▶ Work task
There is a line containing "Segment: <item>right heart" in the records below. Repeat it and every line after it, exactly, through the final line, but no pictures.
Start of Material for this task
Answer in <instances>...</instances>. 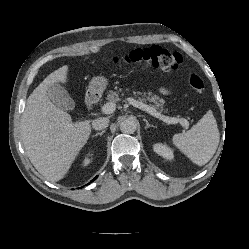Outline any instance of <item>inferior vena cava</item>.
<instances>
[{"instance_id": "1", "label": "inferior vena cava", "mask_w": 249, "mask_h": 249, "mask_svg": "<svg viewBox=\"0 0 249 249\" xmlns=\"http://www.w3.org/2000/svg\"><path fill=\"white\" fill-rule=\"evenodd\" d=\"M109 125V119L108 118H97L92 121V127L95 130H102L107 128Z\"/></svg>"}]
</instances>
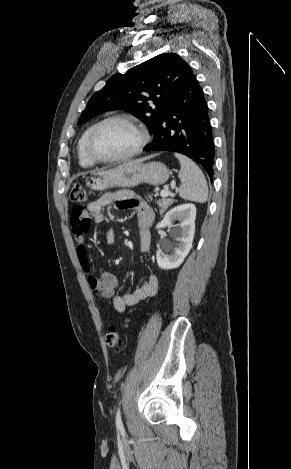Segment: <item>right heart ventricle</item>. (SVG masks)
Segmentation results:
<instances>
[{"mask_svg":"<svg viewBox=\"0 0 291 469\" xmlns=\"http://www.w3.org/2000/svg\"><path fill=\"white\" fill-rule=\"evenodd\" d=\"M92 127L93 126H89L88 128L85 129V131L82 133L77 143L78 161H79V164L84 168H90L96 164V162L93 161L86 152V140H87L89 131L91 130Z\"/></svg>","mask_w":291,"mask_h":469,"instance_id":"e07e8e85","label":"right heart ventricle"}]
</instances>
End of Material for this task
▶ Response for this exercise
Segment: <item>right heart ventricle</item>. (SVG masks)
Segmentation results:
<instances>
[{"mask_svg":"<svg viewBox=\"0 0 291 469\" xmlns=\"http://www.w3.org/2000/svg\"><path fill=\"white\" fill-rule=\"evenodd\" d=\"M92 127L93 126H89L88 128L85 129V131L82 133L77 143L78 161H79V164L84 168H90L96 164V162L93 161L86 152V140H87L89 131L91 130Z\"/></svg>","mask_w":291,"mask_h":469,"instance_id":"e07e8e85","label":"right heart ventricle"}]
</instances>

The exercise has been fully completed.